Why it’s time to let go of Free People
The Fashion Fiasco, Week 5
October 14, 2020
I have been contemplating whether or not I should write this article for a while, as I was scared to open the flood gates. I fully understand the implication of what I’m about to write. It is painful and heart-wrenching.
Free People was the first fashion brand that I considered my “staple style,” and it helped cultivate the beginning of my love for western-grit cowgirl style and linen set paradise. Leaving behind Free People has felt like tearing myself out of my warm bed at 6 a.m. on a brisk December morning.
Why do we, as a community, need to let go of Free People?
There are actually a bunch of reasons, but I shall start with the most important one: the human race. Seem dramatic? It should be. Should I begin with the people suffering to make Free People or the detrimental environmental impacts?
Beginning with the issue of human suffering, it is important to ask just who manufactures your beloved Free People clothing? The public largely does not know, which is a huge red flag.
“But Kat,” you might say, “Free People signed the Responsible Sourcing Network, which aims to end human rights abuse and forced labor in raw material industries.”

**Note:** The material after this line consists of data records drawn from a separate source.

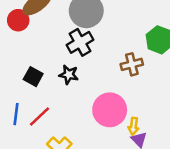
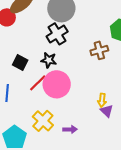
pink circle: (110, 110) -> (57, 84), moved
red line: (40, 116) -> (38, 83), moved

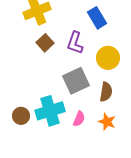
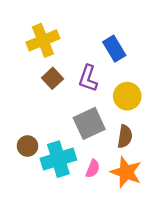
brown circle: (21, 116) -> (27, 146), moved
orange star: (107, 122) -> (126, 172), size x1.5

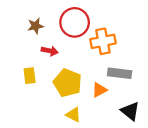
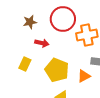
yellow rectangle: (30, 76) -> (25, 64), turned 32

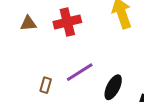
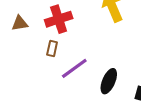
brown rectangle: (46, 85) -> (52, 49), moved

Unfortunately, dear reader, this really means that Free People wants to promote better labor rights but does not want to make their own Code of Conduct public, which is not the norm in the fashion industry. According to “Good on You,” a research website that grades companies on their sustainability and ethics, Free People does not adequately trace suppliers or publically share a list of their suppliers.
“Good on You” states that Free People’s lack of transparency is problematic because the welfare of the workers cannot be guaranteed if a brand cannot trace its entire supply chain. According to Oxford Academia, since 2015, about 1,800 garment workers have died in correlation to working in the fast fashion industry. For reasons like this, there is no justification to buying from brands that cannot ensure the safety of their workers.
Where you choose to spend your money impacts more than just one isolated action but rather affects an interwoven web of industry and human rights.”
The terms “sustainable” and “ethically made” have become a marketing strategy during the past couple of years, as consumers have become increasingly more informed about the who/what/where of their purchases. Although most of the big fast fashion companies have made statements about the processes behind their manufacturing, most of these moral declarations are empty.
To truly have a positive impact on the environment, most of these companies would have to go back to traditional fashion seasons — a new clothing line for fall, winter, spring and summer. This system would reduce mass production, which would, in turn, eliminate product waste, minimize water usage, and limit the discarding of harmful chemicals into the environment.
Free People, combined with sister companies Urban Outfitters and Anthropologie, has around 52 micro-seasons per year, translating into one new line per company every three weeks. This cannot, and will never, be sustainable for production and resource reasons.
The World Bank, an international financial institution, has listed numerous startling facts about how the fast fashion industry is polluting the environment. Based on research, 87% of unused fabric is thrown into landfills, amounting to 13.1 million tons of fabric discarded globally every year. We have to step away from brands that do not commit to the responsible sourcing, manufacturing and discarding of their production materials.
Where you choose to spend your money impacts more than just one isolated action but rather affects an interwoven web of industry and human rights. Try conscious thrifting, online second-hand shopping, like Depop or Poshmark, or brands like Christy Dawn, Boyfriend Jeans, Rhythm, HUMAIN or Zulu And Zephyr, all of whom commit to sustainable and ethical fashion manufacturing.
Dear reader, it is clear we need to let go of Free People and like-minded fast fashion companies that profit at the expense of their employees and the fragility of our environment.